Datetime module and Pandas to_datetime give differ

2019-08-17 22:41发布

问题:

I have a string containing a UTC datetime

utc_str = '2017-11-21T23:00+0100'

which in my local time (Europe/Berlin) is:

local_time = '2017-11-22 00:00'

And is the desired value I would like to obtain from utc_string.

I can convert utc_string to local_time just fine using:

import datetime as dt
utc_time = dt.datetime.strptime(date_str, '%Y-%m-%dT%H:%M%z')
local_time = utc_time.replace(tzinfo=pytz.utc).astimezone(pytz.timezone('Europe/Berlin'))

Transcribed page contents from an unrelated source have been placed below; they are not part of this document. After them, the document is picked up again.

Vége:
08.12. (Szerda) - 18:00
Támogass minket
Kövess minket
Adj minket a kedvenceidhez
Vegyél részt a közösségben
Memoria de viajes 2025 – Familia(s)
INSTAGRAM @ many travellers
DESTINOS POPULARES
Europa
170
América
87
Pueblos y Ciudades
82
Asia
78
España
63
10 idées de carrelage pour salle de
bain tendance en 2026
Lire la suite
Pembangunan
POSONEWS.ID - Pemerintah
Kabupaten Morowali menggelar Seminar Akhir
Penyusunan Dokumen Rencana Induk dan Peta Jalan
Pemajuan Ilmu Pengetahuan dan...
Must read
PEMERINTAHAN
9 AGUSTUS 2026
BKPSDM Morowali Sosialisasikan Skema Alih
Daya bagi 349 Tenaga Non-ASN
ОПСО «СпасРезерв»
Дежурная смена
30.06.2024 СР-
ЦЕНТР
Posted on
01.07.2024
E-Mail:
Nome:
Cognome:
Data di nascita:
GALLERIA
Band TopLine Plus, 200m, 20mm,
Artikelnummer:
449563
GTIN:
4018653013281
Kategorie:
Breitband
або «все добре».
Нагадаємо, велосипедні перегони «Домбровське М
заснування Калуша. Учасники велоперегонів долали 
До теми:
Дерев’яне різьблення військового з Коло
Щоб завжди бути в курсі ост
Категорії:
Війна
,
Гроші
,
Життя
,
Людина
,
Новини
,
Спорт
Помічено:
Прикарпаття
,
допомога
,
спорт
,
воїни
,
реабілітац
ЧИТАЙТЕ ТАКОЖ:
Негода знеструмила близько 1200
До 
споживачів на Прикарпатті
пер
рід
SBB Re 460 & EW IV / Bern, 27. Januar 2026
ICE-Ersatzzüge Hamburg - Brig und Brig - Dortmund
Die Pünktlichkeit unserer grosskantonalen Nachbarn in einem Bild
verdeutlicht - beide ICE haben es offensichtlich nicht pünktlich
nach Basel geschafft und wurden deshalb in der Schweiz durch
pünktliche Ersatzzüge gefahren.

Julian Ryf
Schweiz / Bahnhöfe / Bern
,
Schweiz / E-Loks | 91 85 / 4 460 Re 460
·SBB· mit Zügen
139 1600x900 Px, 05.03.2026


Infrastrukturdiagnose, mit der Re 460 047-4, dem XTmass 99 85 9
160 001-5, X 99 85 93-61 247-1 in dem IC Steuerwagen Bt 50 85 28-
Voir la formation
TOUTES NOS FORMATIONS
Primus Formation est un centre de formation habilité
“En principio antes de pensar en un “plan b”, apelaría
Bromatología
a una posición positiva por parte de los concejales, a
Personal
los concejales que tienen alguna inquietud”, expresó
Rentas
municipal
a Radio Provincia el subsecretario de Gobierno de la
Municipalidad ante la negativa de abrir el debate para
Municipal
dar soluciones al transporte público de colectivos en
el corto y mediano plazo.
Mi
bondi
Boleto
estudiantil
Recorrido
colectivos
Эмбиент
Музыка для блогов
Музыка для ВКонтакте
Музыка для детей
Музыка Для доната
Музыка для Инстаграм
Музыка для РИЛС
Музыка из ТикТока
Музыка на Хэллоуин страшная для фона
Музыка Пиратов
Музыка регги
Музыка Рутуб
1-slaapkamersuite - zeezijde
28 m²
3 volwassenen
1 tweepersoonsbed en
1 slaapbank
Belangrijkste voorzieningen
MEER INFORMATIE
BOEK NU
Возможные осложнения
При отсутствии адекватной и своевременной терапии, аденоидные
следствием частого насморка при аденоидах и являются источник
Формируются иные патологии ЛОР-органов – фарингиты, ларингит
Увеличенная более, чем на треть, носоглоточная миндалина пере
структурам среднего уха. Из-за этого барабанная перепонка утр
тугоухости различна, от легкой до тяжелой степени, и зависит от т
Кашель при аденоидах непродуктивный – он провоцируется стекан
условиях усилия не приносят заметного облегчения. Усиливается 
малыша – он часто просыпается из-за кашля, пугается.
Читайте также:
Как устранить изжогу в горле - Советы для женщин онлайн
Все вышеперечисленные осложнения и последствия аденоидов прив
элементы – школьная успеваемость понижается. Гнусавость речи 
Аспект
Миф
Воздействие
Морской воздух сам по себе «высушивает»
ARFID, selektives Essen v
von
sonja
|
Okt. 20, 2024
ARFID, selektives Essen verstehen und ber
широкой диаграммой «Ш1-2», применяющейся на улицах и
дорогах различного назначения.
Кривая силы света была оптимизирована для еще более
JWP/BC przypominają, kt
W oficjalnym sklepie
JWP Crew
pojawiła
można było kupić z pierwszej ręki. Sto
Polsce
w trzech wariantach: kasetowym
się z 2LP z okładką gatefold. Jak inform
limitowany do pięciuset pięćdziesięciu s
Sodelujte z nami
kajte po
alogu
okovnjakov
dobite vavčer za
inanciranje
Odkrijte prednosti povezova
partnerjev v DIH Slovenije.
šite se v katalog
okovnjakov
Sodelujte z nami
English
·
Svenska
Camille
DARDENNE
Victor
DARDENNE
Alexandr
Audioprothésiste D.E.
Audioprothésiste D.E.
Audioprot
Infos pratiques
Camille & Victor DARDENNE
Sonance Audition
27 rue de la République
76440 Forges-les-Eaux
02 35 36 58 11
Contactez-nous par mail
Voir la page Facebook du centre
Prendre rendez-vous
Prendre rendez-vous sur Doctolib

print(local_time.strftime('%Y-%m-%d %H:%M'))
>>> 2017-11-22 00:00

However, when I use Pandas, I get a different result. It doesn't seem to apply the UTC offset:

import pandas as pd
pd_date = pd.to_datetime(date_str, utc=True)

print(pd_date.strftime('%Y-%m-%d %H:%M'))
>>> '2017-11-21 22:00'

And naively if I try to do the same process as with the datetime module, the results are still off:

pd_date = pd.to_datetime(date_str, utc=True)
pd_date = pd_date.replace(tzinfo=pytz.utc).astimezone(pytz.timezone('Europe/Berlin'))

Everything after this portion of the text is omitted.